Il mio primo ballo fu con un giudice federale. Poi, con uno scatenato playboy italoamericano di New York, il quale affermò di essersi presentato stasera solo per sincerarsi che le dicerie sulla mia bellezza fossero vere. Baciò l’orlo della mia gonna come un cavaliere medievale, dopodiché, ubriaco com’era, venne trascinato dai suoi amici di nuovo fino al tavolo. Ti supplico, non chiedere a mio padre di uscire con me! gemetti, tra me e me. Aveva l’aria di essere il genere di ricco cretino che avrebbe trasformato la mia vita in una specie di remake del Padrino. Il terzo a danzare con me fu il governatore Bishop e il quarto, Angelo. Sarebbe stato un valzer piuttosto breve, ma cercai di non lasciare che ciò raffreddasse il mio entusiasmo.

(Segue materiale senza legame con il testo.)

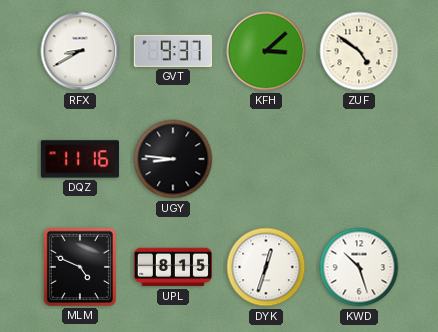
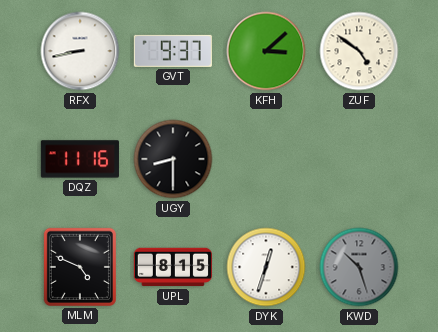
RFX: 8:40 -> 8:43
UGY: 8:46 -> 8:30
KWD dial: white -> grey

«Eccoti qui.» Il viso di Angelo s’illuminò mentre veniva incontro a me e al governatore per il nostro ballo. Lampadari di cristallo pendevano dal soffitto e dal pavimento in marmo si levava il ticchettio dei tacchi delle coppie danzanti. Angelo si inchinò a me col capo, mi prese una mano nella sua e posò l’altra all’altezza della mia vita.

«Sei bellissima. Ancora di più di due ore fa» sussurrò, e il suo alito caldo mi investì il viso in una carezza. Delle minuscole farfalle mi solleticarono il cuore con le loro ali di velluto.

«Buono a sapersi, perché non riesco a respirare dentro questo coso.» Sorrisi, e con gli occhi cercai disperatamente il suo sguardo. Sapevo che in questo momento non avrebbe potuto baciarmi, così le farfalle furono sommerse da un’ondata di panico, che le affogò nel terrore. E se non fossimo più riusciti a ritagliarci un attimo tutto per noi? A quel punto, il bigliettino sarebbe stato inutile.

Quello scrigno di legno potrà rappresentare la mia salvezza, oppure la mia fine.

«Mi piacerebbe un sacco farti la respirazione bocca a bocca semmai rimanessi senza fiato.» Mi sfiorò il viso e deglutì vistosamente. «Ma direi di cominciare da un semplice appuntamento la settimana prossima, se ti va.»

«Sì, mi va» confermai con un po’ troppa foga. Lui rise e avvicinò la fronte alla mia.

«Vuoi sapere quando?»

«Quando usciamo?» domandai come una stupida.

«Anche. Venerdì, tra parentesi. Comunque, intendevo quando ho capito che saresti stata tu, mia moglie» proseguì, senza incertezze. Io riuscii a malapena ad annuire. Avevo voglia di piangere. Sentii la sua mano che si stringeva attorno alla mia vita e allora mi accorsi che ero sul punto di perdere l’equilibrio.